A voyage and return story lives or dies on the interest you can generate from your alien destination. Islands with one-eyed giant monsters that try to eat you: good; a McDonalds that has run out of hot apple pies: bad.
In movies, recently, the road trip sub-genre predominates in this category. The kooky family in “Little Miss Sunshine” returns from their voyage, not any less dysfunctional, but more united in their dysfunctionality. They dysfunction together. You’ve seen that t-shirt, the family that illegally transports dead relatives and riots at beauty pageants together stays together, right?
In Canadian literature, our voyages are often into the wild. We ratchet up the suspense with hypothermia and bears. Our triumphant returns are often of mere survival- a few wounds, some missing toes, a child planted in the ground ‘like a flag’- we come back diminished, more often than enriched. And this presents us with what more modern readers might want from a voyage and return tale: a change in the traveler. We’re so into our psychology; geography, not so much these days.
As well, I’d like to point out that often Canada is the alien terrain in our ‘voyage’ stories. We’ve been populated throughout our history by waves of immigration. Our stories have no ‘return’. We stay put.
One of my favourite novels is Guy Vanderhaege’s “The Last Crossing”. Some of the characters ‘return’ and some don’t. One of the most beautiful things in the book is the traveler who discovers a true home on his voyage. His ‘return’ is to his authentic self, a self that couldn’t have been entered into with a geographic return to the old country.
I wondered, as I thought about this ur-plot, if I should add this technique to my arsenal. In my writing, my characters never go anywhere. Often, I have a character that I really like, but I don’t have a story for them. Perhaps I’ll send them on a trip next time. This idea doesn’t spring naturally to me. I rarely travel myself. I’m too poor. And too anxious. We traveled so much when I was a child, I developed the opposite of wanderlust. I’ll call it rootslust, the longing to be planted somewhere. But my characters? There’s no reason why they should be homebodies.
And yours, writing readers? Do your characters need to find themselves somewhere outside their comfort zones? I challenge you to write a ‘voyage and return’ story. Stay tuned for mine.
4 Comments:
I love this idea, Andrew - thanks for the inspiration! I'm not sure I've ever written a character who voyages.
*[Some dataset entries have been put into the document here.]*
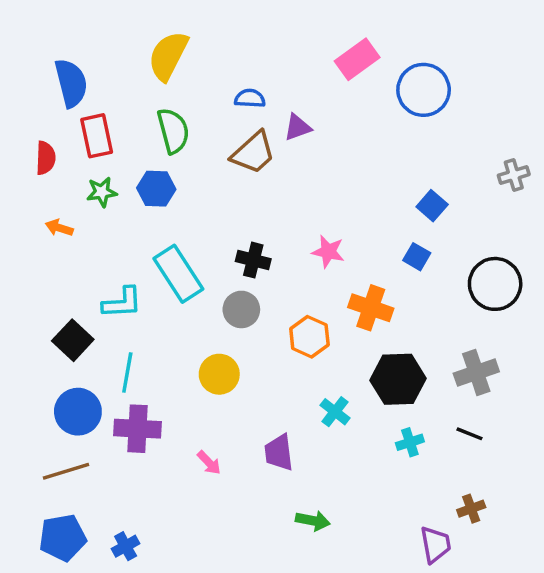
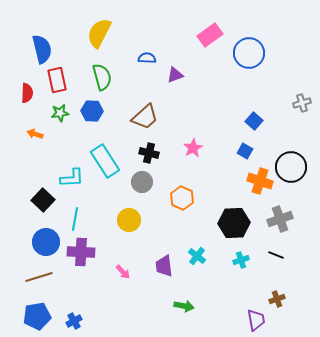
brown trapezoid: (253, 153) -> (145, 117), moved
pink star: (328, 252) -> (193, 148), turned 30
orange cross: (371, 308) -> (260, 181), moved
cyan cross: (335, 412) -> (197, 256), moved

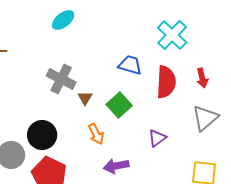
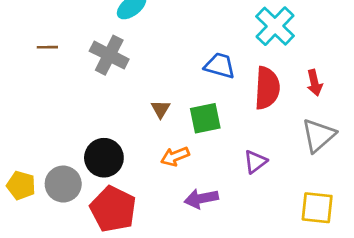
gray cross: (61, 79) -> (109, 55), moved
green square: (119, 105) -> (205, 118), turned 30
orange arrow: (96, 134) -> (175, 156), turned 95

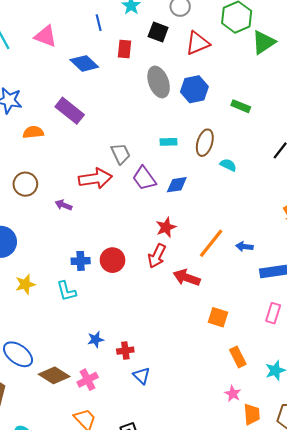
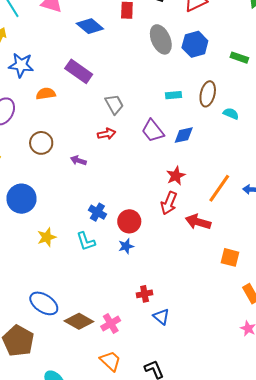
gray trapezoid: (121, 154) -> (114, 104), moved
red arrow: (95, 179) -> (107, 134), size x0.6
red circle: (113, 260) -> (129, 221), moved
blue cross: (81, 261) -> (97, 212), turned 36
blue star: (95, 339) -> (126, 246), moved

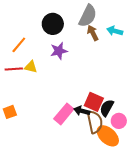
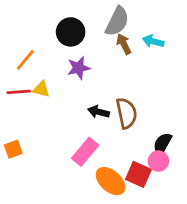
red square: (94, 102) -> (138, 174), moved
black semicircle: (107, 108) -> (162, 144), moved
black arrow: (82, 111) -> (99, 112), moved
brown semicircle: (95, 122) -> (126, 113), moved
orange ellipse: (108, 136) -> (111, 181), moved

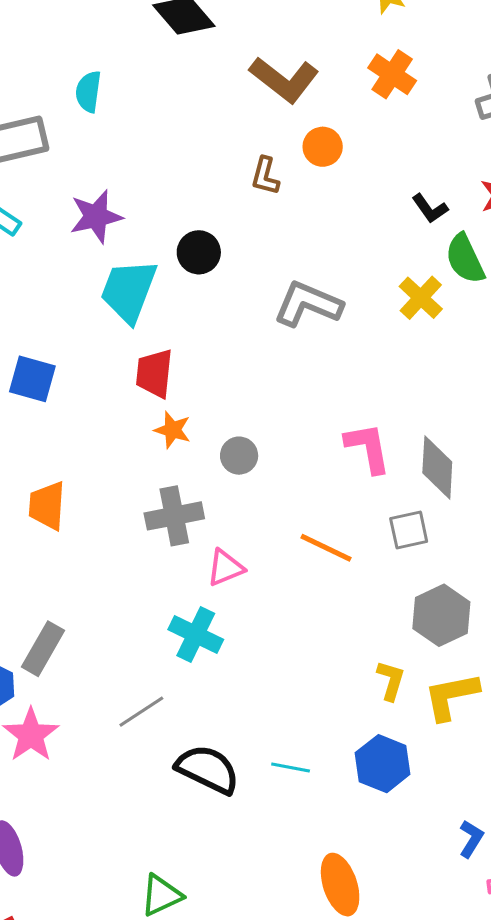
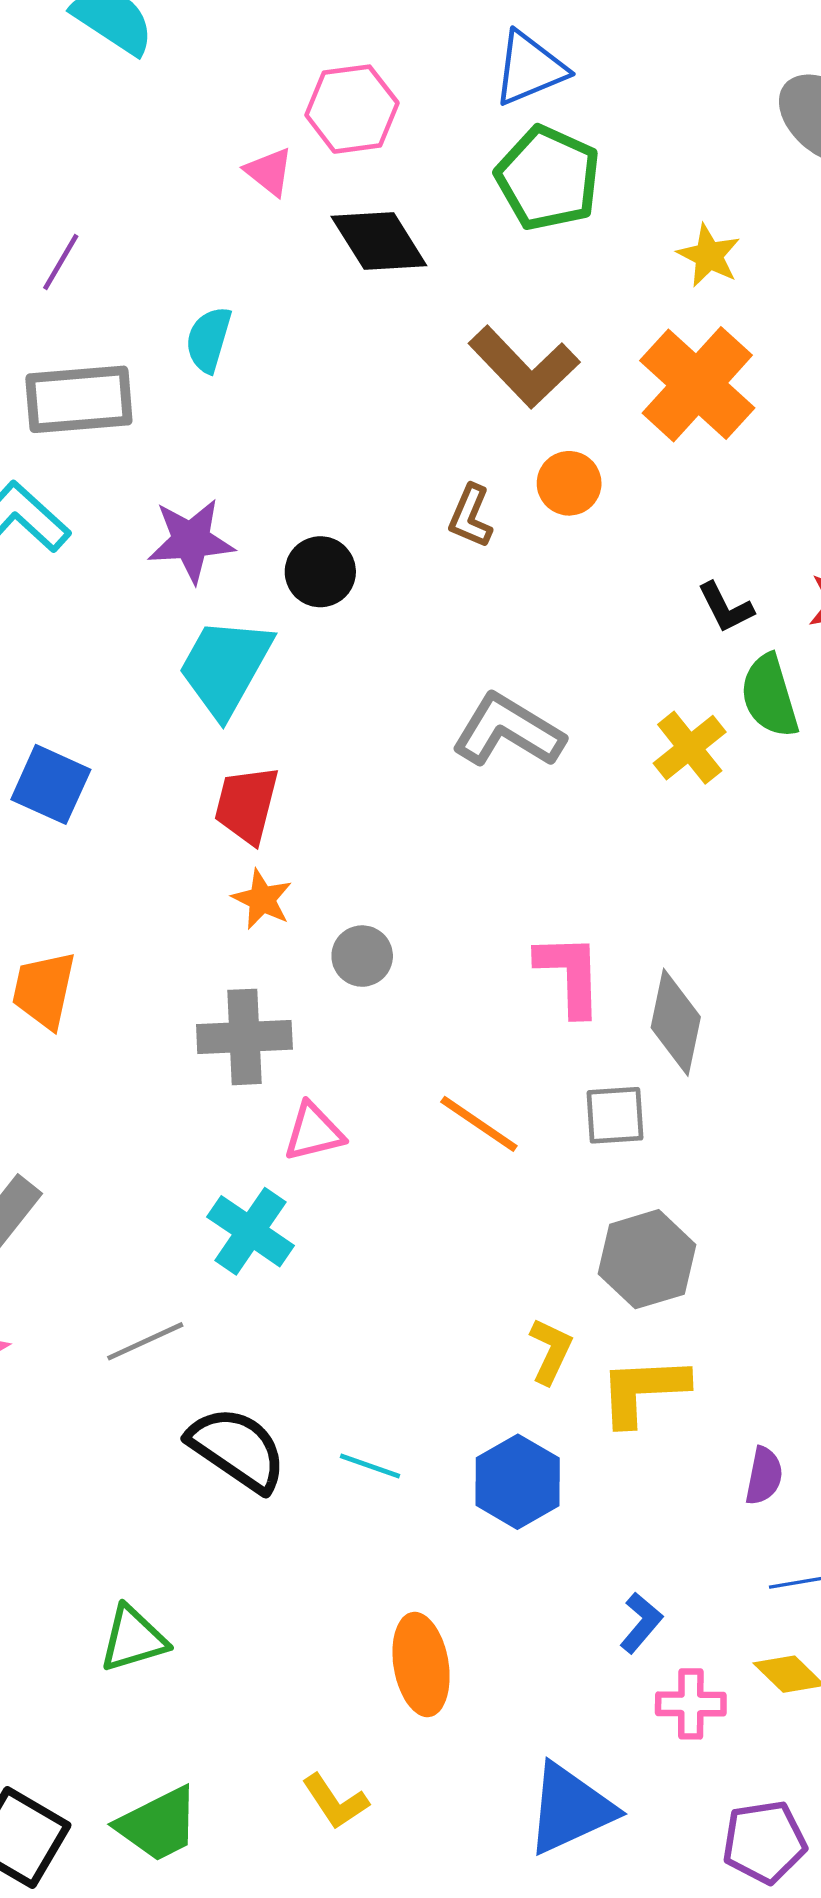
orange cross: (392, 74) -> (697, 384), size x1.5
black circle: (199, 252) -> (320, 572), moved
The most satisfying stories, I think, involve a journey of one sort of another. It can be psychological rather than geographic but it almost always involves a discovery, however small, and that discovery is often brought about by the "foreign land" of another person who challenges a character's way of thinking or behaving. Everyday of our lives is a small journey, don't you think?
Lots to think about in your blog, Andrew. Thanks.
Ya know, the characters in my plays always stick close to home, but the folks in my stories are almost always traveling. And eating.
You always make me want to write more, AT. :-)
"We’re so into our psychology; geography, not so much these days."
Too true.
Great post, Andrew. None of my characters have been travelling much, either. But I will be soon. Maybe they will too.